I have a strange problem. I’ve written a kernel which is called from a multithreaded c++ application. When I compile and run the kernel alone in a separate project in visual studio, it runs 2x faster than when it’s run as part of the larger program.
I’ve looked at the command line arguments for both projects and they are the exact same. They both use the same amount of shared mem, registers, etc. and are run on the same machine and graphics card. I’m using the nvidia profiler in visual studio to time them and the standalone version runs 2x as fast.
Any ideas what to look for to get both versions to run at the same speed? Thanks!!

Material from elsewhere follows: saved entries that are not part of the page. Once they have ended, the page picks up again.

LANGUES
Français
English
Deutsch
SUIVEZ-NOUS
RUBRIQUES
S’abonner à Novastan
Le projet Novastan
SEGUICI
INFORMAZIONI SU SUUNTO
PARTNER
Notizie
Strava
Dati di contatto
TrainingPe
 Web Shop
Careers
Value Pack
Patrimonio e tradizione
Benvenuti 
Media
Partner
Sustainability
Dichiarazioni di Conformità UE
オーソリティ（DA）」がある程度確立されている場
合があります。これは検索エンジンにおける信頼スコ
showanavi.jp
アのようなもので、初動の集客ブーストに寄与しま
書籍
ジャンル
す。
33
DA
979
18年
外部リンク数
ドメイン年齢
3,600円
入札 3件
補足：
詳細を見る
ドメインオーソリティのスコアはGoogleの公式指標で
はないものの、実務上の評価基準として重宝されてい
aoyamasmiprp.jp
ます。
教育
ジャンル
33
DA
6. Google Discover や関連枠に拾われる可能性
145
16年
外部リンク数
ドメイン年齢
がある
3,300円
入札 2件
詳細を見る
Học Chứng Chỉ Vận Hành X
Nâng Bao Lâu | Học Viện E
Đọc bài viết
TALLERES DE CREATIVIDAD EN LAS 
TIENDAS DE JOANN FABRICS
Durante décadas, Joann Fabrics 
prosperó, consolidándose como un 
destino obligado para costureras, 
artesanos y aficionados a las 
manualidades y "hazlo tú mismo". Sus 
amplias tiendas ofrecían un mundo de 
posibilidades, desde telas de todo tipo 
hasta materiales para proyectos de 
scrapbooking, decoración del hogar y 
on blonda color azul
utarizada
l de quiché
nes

I’m just going to throw out some possible ideas I have:
If your GPU is heating up in the large project, it is likely that speeds will be reduced significantly. Even something as simple as GPU-Z could potentially show you if it is getting too hot or not.
If you queue up many kernels on the system, I’m not sure if the profiler will accurately show the start/end time for when each kernel is running on the system (I haven’t used the profiler much). One solution is to use cudaDeviceSynchronize() to explicitly force all previous kernels to finish before queueing up this kernel in question.
I don’t have any experience with streaming but I do know that kernels can be called asynchronously. If these kernels are being called asynchronously, each kernel would individually notice a speed decrease as neither gets all the resources they would get when called alone.
If I were in your shoes, I would make a copy of the large project and begin commenting out sections nearby the kernel call (replacing them with constant value inputs/outputs and what not). Do note that code that is run “after” your kernel could still impact the kernel in question; be sure to suspect code that is run before and after this kernel.
Best of luck to you and hopefully someone who has experienced this phenomena can throw out a more precise answer.